Some of the highlights of the rest of the tour were the highly theatrical experience inside a prefabricated business traveler's pod, a smoothie sachet containing dried organic fruits and vegetables, and a highly clinical feeling 'lab' where you can find various miscellaneous products spread out on shelves, tables and bench tops that resemble an assembly line.
Second floor LAB:
The LAB experience felt unique as many of the products followed the general clinical aesthetic for their branding and packaging: many sachets, strange bottles resembling medicine containers, little white trays commonly used in labs containing various products. The shop assistants were dressed in all white, resembling lab technicians.
Outside THE LAB, the second floor had uniquely styled sections each resembling a room inside a house: bathroom, living room, children's room and so on.
The third floor was also partitioned into different sections with their own theme, but the general feel was definitely more commercial, although I appreciated how the furniture in each room were actually usable by the visitors. One could sit down on a super plushy chair and take in the details of the room.

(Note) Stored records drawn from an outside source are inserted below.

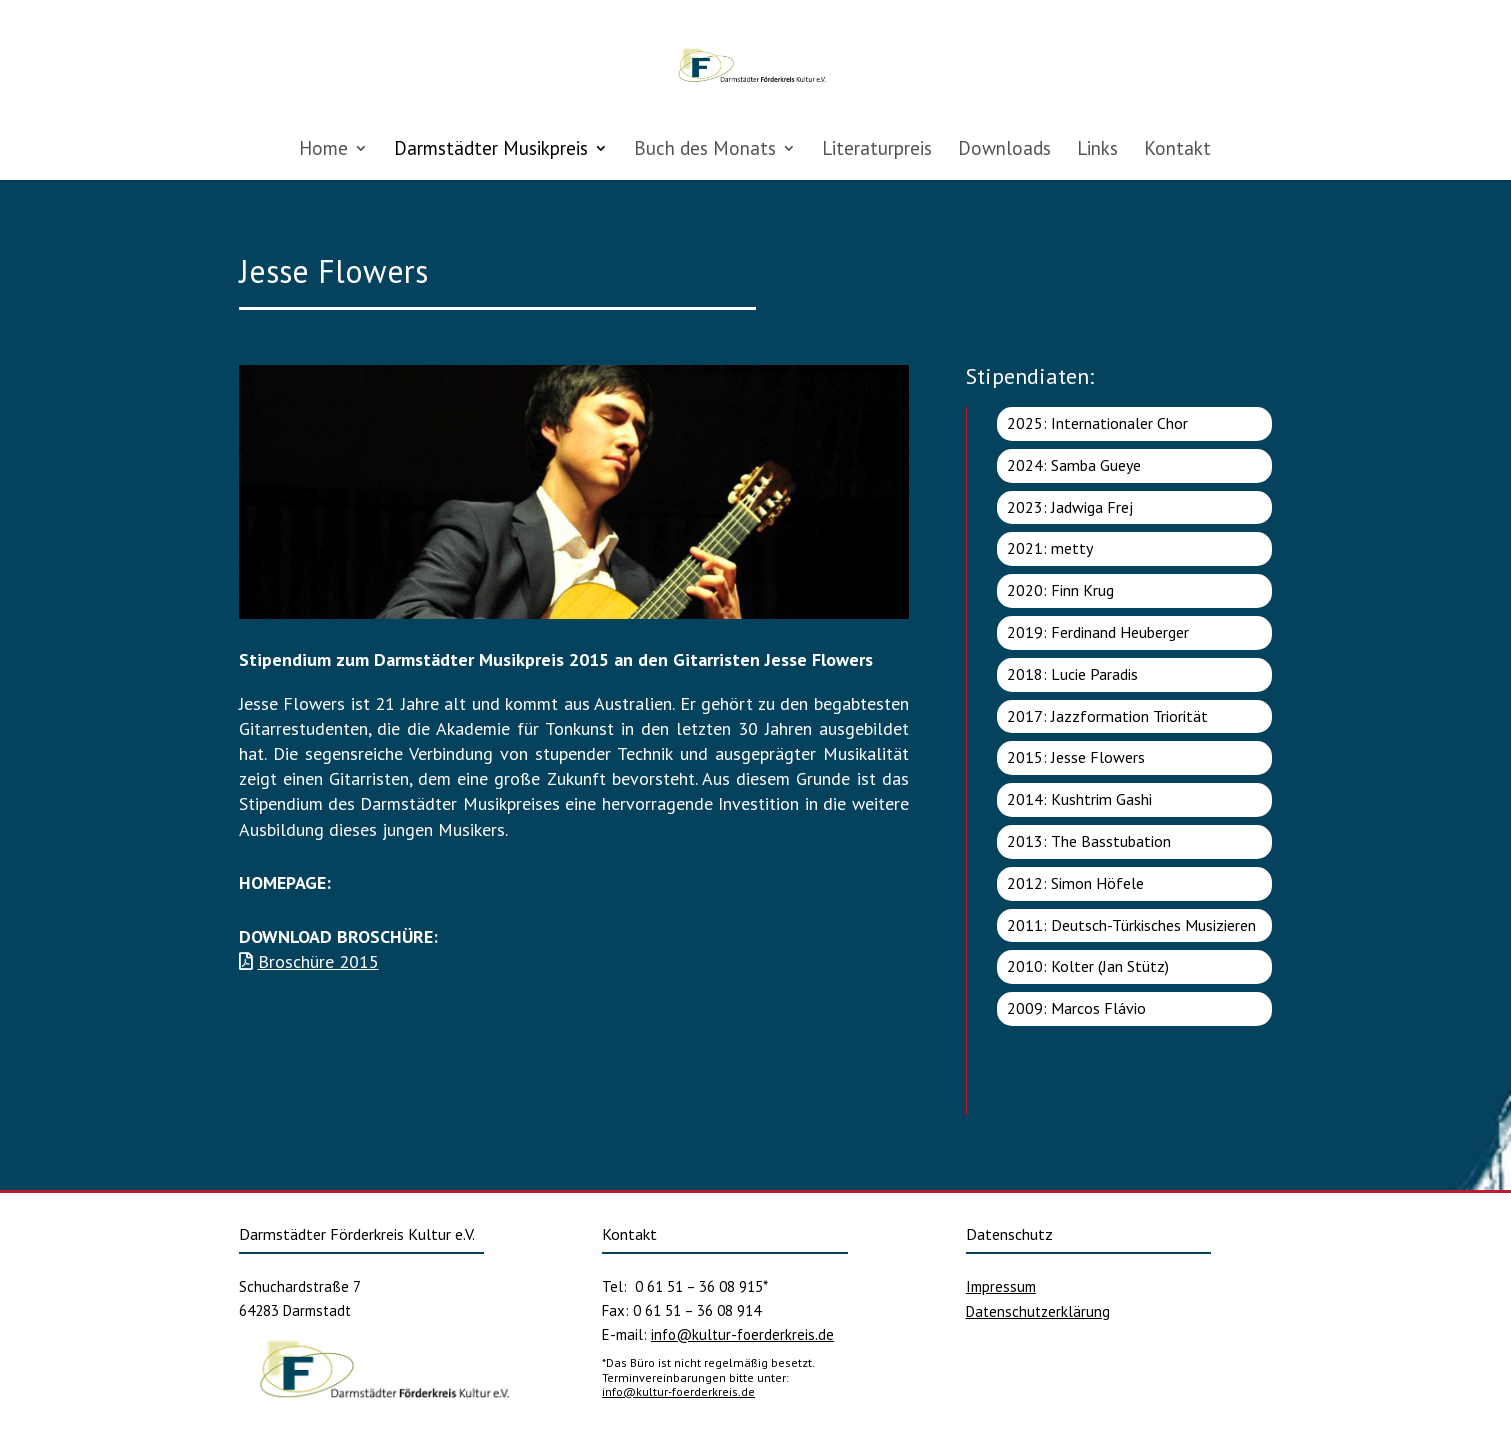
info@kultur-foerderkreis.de (742, 1334)
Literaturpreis (877, 150)
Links (1097, 150)
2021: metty (1050, 548)
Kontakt (1177, 150)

THIRD FLOOR PARTITIONED ROOMS WITH DIFFERENT THEMES:
The shop assistants on this floor also wore all white uniform.
FIRST FLOOR BRANDS:
The first floor resembled a long rectangular space partitioned into rooms of varying sizes and shapes, each hosting different brands. Having had my free latte, organic fruit smoothie, and hand exfoliated, I did feel taken care of. But the performative aspect of the entire experience, although enjoyable, also made me feel somewhat out of place. While checking out the first floor brands, this feeling of out-of-placeness became more prominent as I spent more time observing the products on display.

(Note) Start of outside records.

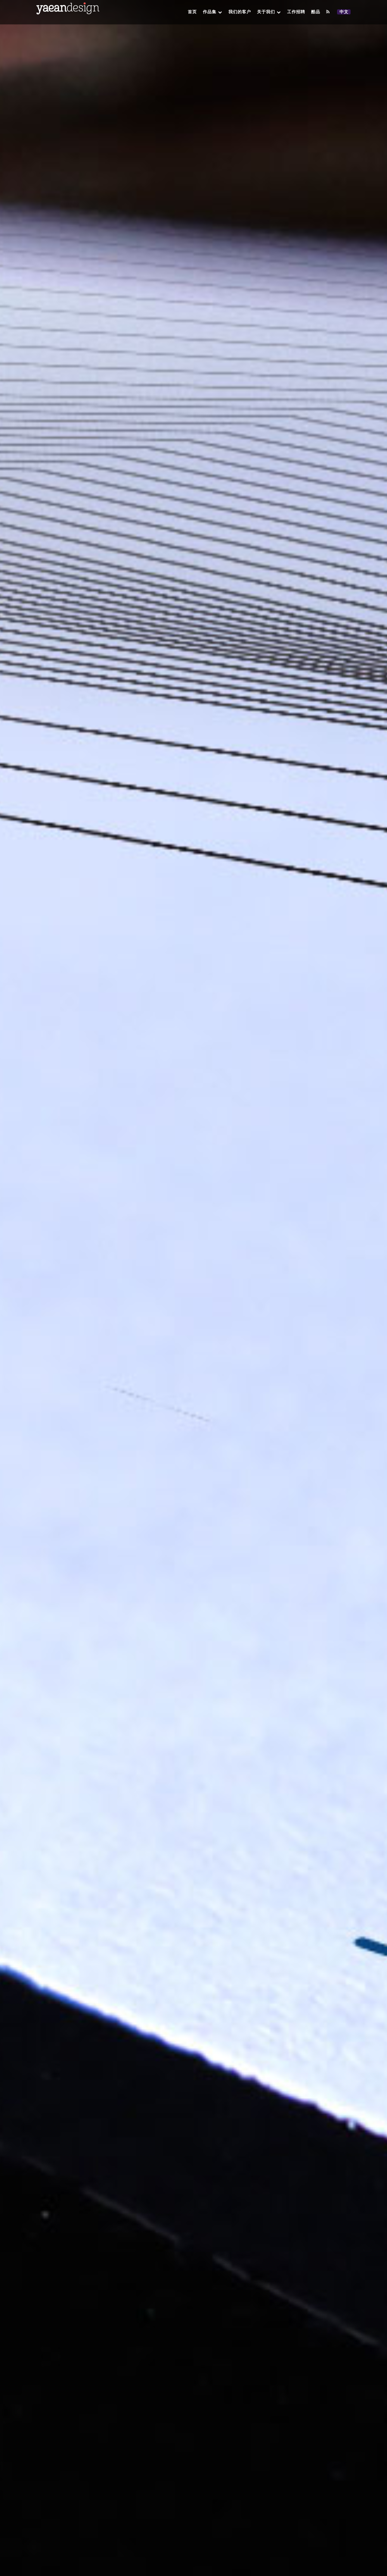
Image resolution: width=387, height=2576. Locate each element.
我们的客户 (239, 12)
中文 (344, 12)
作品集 (212, 12)
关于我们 (269, 12)
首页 (192, 12)
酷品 (315, 12)
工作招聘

One product that caught my attention during this time is the below Mr.DOG dog poop plastic bag holder. It's a little leather pouch that holds the plastic bags a dog owner would typically use to pick up their dog's poop. But the pouch costs $150 to pre-order and they really are, just, poop bag holders. After checking out Mr.DOG's website, it's clear that they have commitment to Made In USA, and they test every product with their ambassadors who lick, scratch, chew and bite every product. But apart from that, the entire branding is about dog products being as good quality and well made as products for humans. Do they have some kind of partnership with a dog shelter, or do they perhaps donate part of their profit to a worthy cause? No information on this could be found on their website.
This in my opinion is exactly why I felt a little out of place while walking through the mall. The entire mall experience is designed to be interesting, immersive, high quality, and a little unaffordable for the average customer. In trying to make the brick and mortar model more profitable, it appears that the shopping experience had to become a kind of an unaffordable spectacle that you can only get the experience of if you go to a physical store.
Is the future of brick and mortar then still about luxury that we cannot quite afford? Is the ultimate fashion experience still about luxury? In trying to break away from the production driven capitalist model, are we still using the economics of what's scarce, unaffordable and unreachable to make profit? Obviously we are. But couldn't the fashion experience be more about empowerment, equality, collaboration and creation? How would such an experience look like, and still feel 'luxurious'? If fashion is not selling products, how would it look like?